While not a new product, Atlantic Capes found a new way to market surf clams and, in the process, the company expanded its line of products as well as its distribution territory to the Orient, said Slaughter and Steve Zevitas, vice president of sales and marketing.
Atlantic Capes Fisheries created a product known as “IQF (individually quick-frozen) Atlantic Surf Clam – Sushi Style,” distributed by one of several affiliates, Happy Clam.
The sushi surf clams are harvested in waters off the coast of Massachusetts where the sea bottom is soft, so less pressure is needed to dislodge the bivalve mollusks, thereby reducing sand embedded in each clam, according to Zevitas and Slaughter. Atlantic Capes has a fleet of eight dredging boats, kept off the coasts of Massachusetts and New Jersey.
A sustainable resource, Atlantic surf clams were one of the first species to have a fisheries-management plan as directed by the Magnuson-Stevens Act in 1976, according to Atlantic Capes. The management plan is meant to ensure longevity of the supply for generations to come.
Atlantic Capes sells the Happy Clam sushi brand in the United States, Hong Kong and China, but not Rhode Island yet (plans are in the works to do so, the two men said). The company entered the sushi market about six months ago due to requests from customers, particularly in China. “We’d like to expand all over the world,” Zevitas said. “It’s in the works, but it takes a long time.”

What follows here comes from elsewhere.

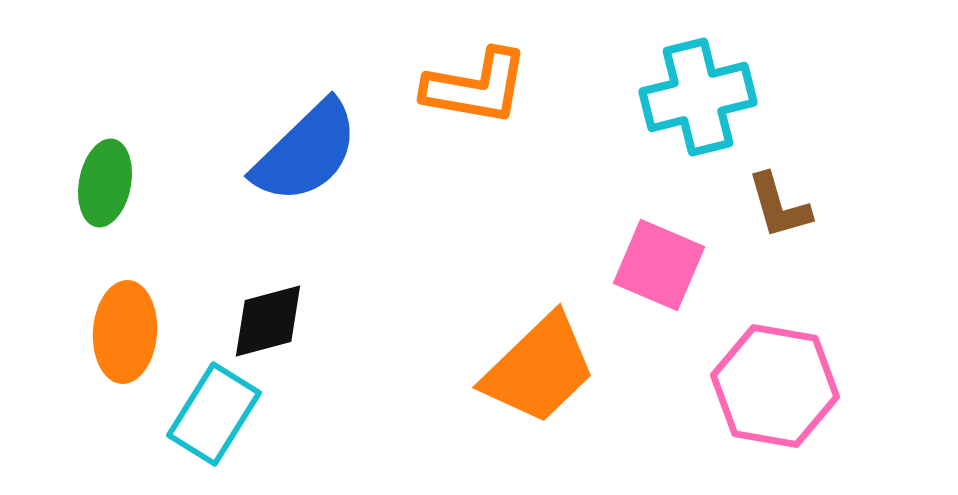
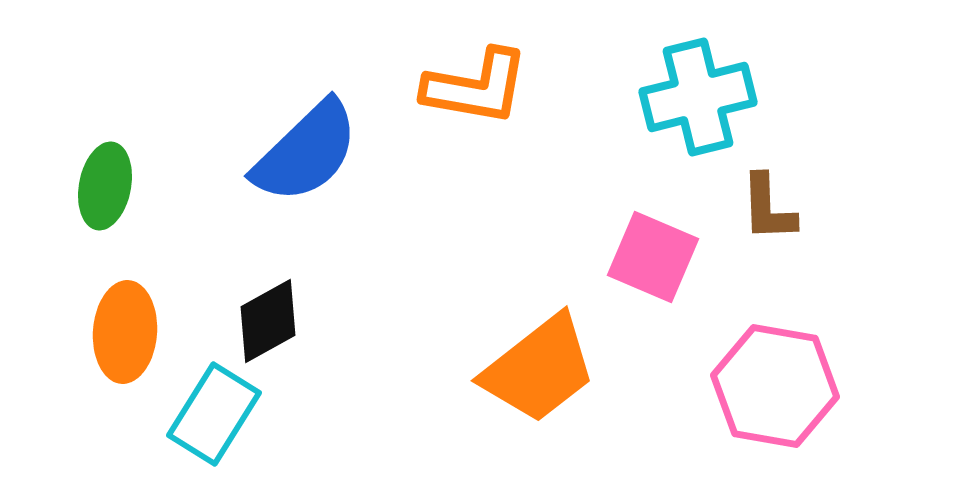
green ellipse: moved 3 px down
brown L-shape: moved 11 px left, 2 px down; rotated 14 degrees clockwise
pink square: moved 6 px left, 8 px up
black diamond: rotated 14 degrees counterclockwise
orange trapezoid: rotated 6 degrees clockwise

It also will take time to know if the new product was a good move in the long term. “We certainly hope so,” Zevitas said, when asked how lucrative the sushi market is, “but we don’t know yet. It takes a while to develop new products. You have to give it at least three years.”

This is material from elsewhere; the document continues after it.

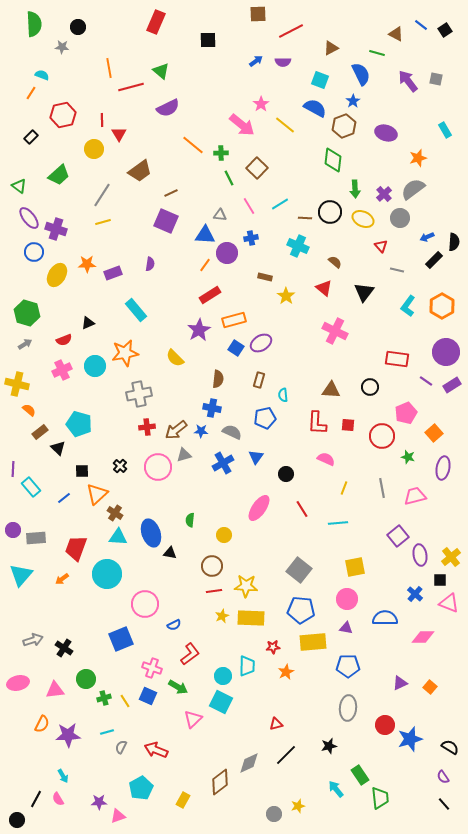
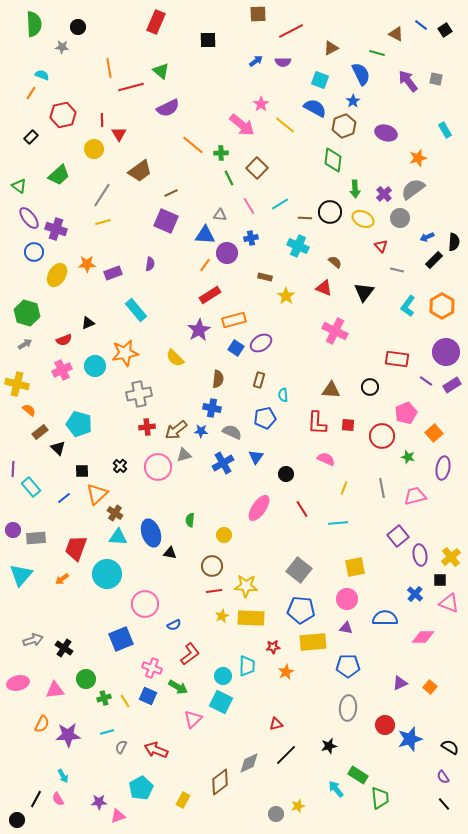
red triangle at (324, 288): rotated 18 degrees counterclockwise
green rectangle at (360, 775): moved 2 px left; rotated 24 degrees counterclockwise
gray circle at (274, 814): moved 2 px right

The Great Recession is a key factor that led Atlantic Capes to sushi.
Business dipped for about a year to 18 months, Zevitas said, as fewer people went out to dinner, but began to bounce back in the last year. To overcome the slump, the company developed the sushi product and, Zevitas said, fine-tuned customer service. “We have a better delivery schedule than other [seafood processors],” he added, noting that same-day delivery of fresh produce is a regular service.
Slaughter made a point of giving credit to company employees for the firm’s success.
Employees are not temporary, as they are in some other seafood plants, but permanent workers. “A lot” are local, Slaughter said, and some have been with Atlantic Capes for as long as 30 years. “We have a very good work force,” he said, “and a good work environment. … [Cohen] believes in quality of life and in the quality of the work environment, and that is unusual today.”
Although the company specializes in surf clams, most of its business – about 90 percent, Zevitas said – involves the processing and delivery of fresh seafood, particularly scallops. The company’s frozen products are sold across the country, but fresh goods go to restaurants, retail outlets and soup makers only in New England and the mid-Atlantic, Zevitas said.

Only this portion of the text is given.